* [Exercise brief] Pull every line holding the string "nous" from the records below.
::::
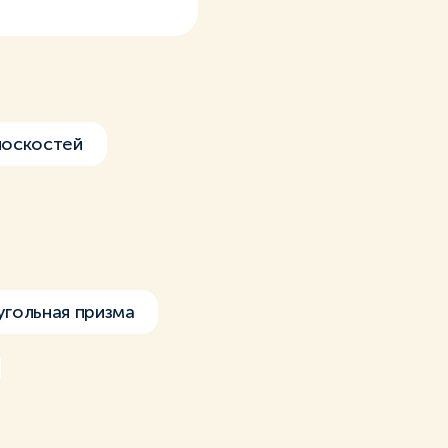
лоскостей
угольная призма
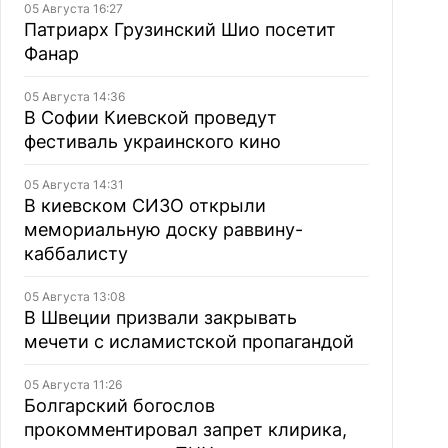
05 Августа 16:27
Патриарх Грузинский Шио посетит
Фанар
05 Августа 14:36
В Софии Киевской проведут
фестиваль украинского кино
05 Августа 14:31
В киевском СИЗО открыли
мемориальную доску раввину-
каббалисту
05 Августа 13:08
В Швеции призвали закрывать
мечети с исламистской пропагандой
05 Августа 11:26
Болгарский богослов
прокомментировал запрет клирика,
::::
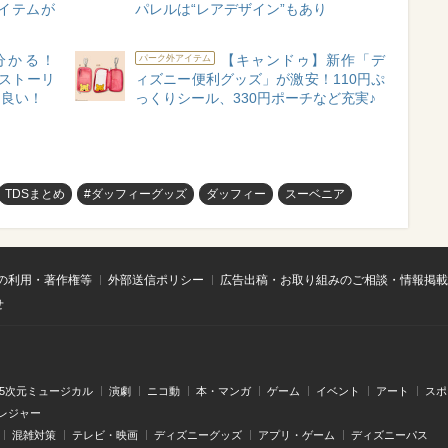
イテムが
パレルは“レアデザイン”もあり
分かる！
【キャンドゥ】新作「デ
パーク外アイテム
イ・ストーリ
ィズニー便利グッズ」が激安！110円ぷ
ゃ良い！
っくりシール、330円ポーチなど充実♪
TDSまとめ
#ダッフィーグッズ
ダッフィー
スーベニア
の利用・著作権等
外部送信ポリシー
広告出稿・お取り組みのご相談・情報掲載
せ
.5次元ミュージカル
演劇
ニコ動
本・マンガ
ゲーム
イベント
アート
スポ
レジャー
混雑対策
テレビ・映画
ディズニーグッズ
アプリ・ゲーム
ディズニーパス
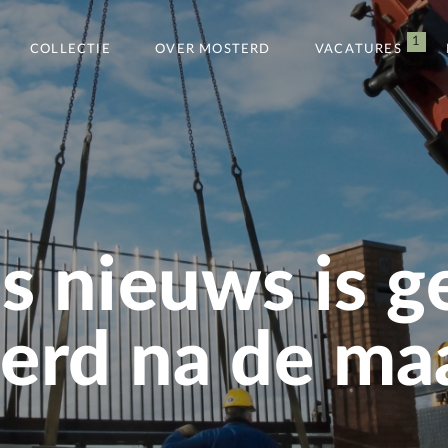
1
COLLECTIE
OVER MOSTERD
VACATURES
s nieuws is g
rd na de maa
::::
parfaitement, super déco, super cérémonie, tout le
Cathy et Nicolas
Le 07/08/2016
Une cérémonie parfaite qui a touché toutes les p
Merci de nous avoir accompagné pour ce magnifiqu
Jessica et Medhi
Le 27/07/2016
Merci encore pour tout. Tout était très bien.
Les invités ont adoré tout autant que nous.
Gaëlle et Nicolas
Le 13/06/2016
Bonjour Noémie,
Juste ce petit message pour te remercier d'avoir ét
::::
* [Output]
Merci de nous avoir accompagné pour ce magnifiqu
Les invités ont adoré tout autant que nous.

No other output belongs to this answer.